Generating a compiled state representation requires knowing the number of objects in the problem, their types, and their names. This is why the compiled function requires either the problem or initial state as an input.

Action Compilation

PDDL.jl also supports compiled action semantics, generating specialized implementations of the execute and available interface functions for each action schema in the domain. This makes use of Julia's support for multiple dispatch: By generating concrete subtypes of the Action datatype for each action schema, specialized methods can be defined for each subtype.

As an example, consider the compiled implementation of execute for the (stack ?x ?y) action in the Blocksworld domain. Instead of interpreting the effect formula associated with the action each time it is executed, the compiled version of execute directly modifies the appropriate entries of the compiled state representation for the Blocksworld domain (shown below with comments):

function execute(domain, state, action::CompiledStackAction, args)
    state = copy(state)
    # Get object indices for arguments
    x_idx = objectindex(state, :block, args[1].name)
    y_idx = objectindex(state, :block, args[2].name)
    # Assign new values to affected fluents
    state.handempty = true
    state.clear[x_idx] = true
    state.clear[y_idx] = false
    state.holding[x_idx] = false
    state.on[x_idx, y_idx] = true
    return state
end

All of the above code is compiled from PDDL to Julia, which in turn gets compiled to high performance machine code by Julia's own compiler. By directly modifying the state representation, the compiled implementation can achieve median runtimes up to 60 times faster than the interpreted version of execute.

Compiler Limitations

While domain compilation leads to significant performant benefits, the compiler also has several limitations in the current version of PDDL.jl:

  • Top-level only: Because compiled defines new types and methods, it should only be called at the top-level in order to avoid world-age errors.

  • Precompilation not supported: Since compiled evaluates code in the PDDL module, it will lead to precompilation errors when used in another module or package.

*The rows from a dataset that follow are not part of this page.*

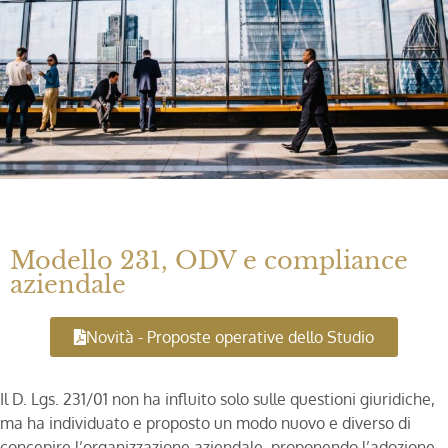
Modello 231, ODV e compliance
aziendale
Novità - Proposte operative dello Studio
Il D. Lgs. 231/01 non ha influito solo sulle questioni giuridiche,
ma ha individuato e proposto un modo nuovo e diverso di
concepire l’organizzazione aziendale, proponendo l’adozione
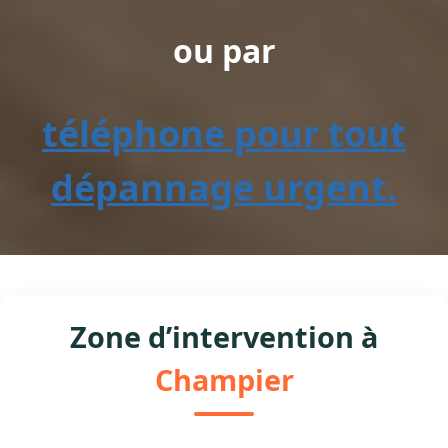
ou par
téléphone pour tout
dépannage urgent.
Zone d’intervention à
Champier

Modules which call compiled should hence disable precompilation, or include make calls to compiled only in the __init__() function.

  • Regression not supported: The compiler does not currently implement the interface functions for reverse action semantics, meaning that it cannot be used for regression search.

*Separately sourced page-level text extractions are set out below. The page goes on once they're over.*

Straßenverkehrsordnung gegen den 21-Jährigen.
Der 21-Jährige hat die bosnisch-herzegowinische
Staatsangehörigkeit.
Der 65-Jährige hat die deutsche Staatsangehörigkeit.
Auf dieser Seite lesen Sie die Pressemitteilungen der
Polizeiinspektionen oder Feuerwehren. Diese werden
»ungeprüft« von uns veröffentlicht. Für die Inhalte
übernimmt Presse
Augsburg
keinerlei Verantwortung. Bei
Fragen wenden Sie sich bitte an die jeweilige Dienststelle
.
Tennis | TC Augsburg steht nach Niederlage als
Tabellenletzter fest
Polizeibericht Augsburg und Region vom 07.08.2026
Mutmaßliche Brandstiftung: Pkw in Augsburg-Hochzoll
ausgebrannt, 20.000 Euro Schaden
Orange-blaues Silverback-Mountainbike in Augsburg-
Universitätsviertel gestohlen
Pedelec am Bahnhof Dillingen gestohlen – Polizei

  • Compilation overhead: The cost of compiling generated Julia code on its first run can be significant relative to total runtime for small problems. This means that compilation may not be ideal for one-off use for states with small numbers of objects.

  • No generalization across problems in the same domain: The compiled code and state representations generated by the compiler currently assume a fixed set of objects. To use the compiler with problems in the same domain, but defined over a different set of of objects the compiled function has to be invoked again.

Due to these limitations, it may sometimes be preferable to use the PDDL.jl interpreter instead of the compiler, especially when generality is more important than speed. However, most of these limitations are planned to be removed in future versions of PDDL.jl.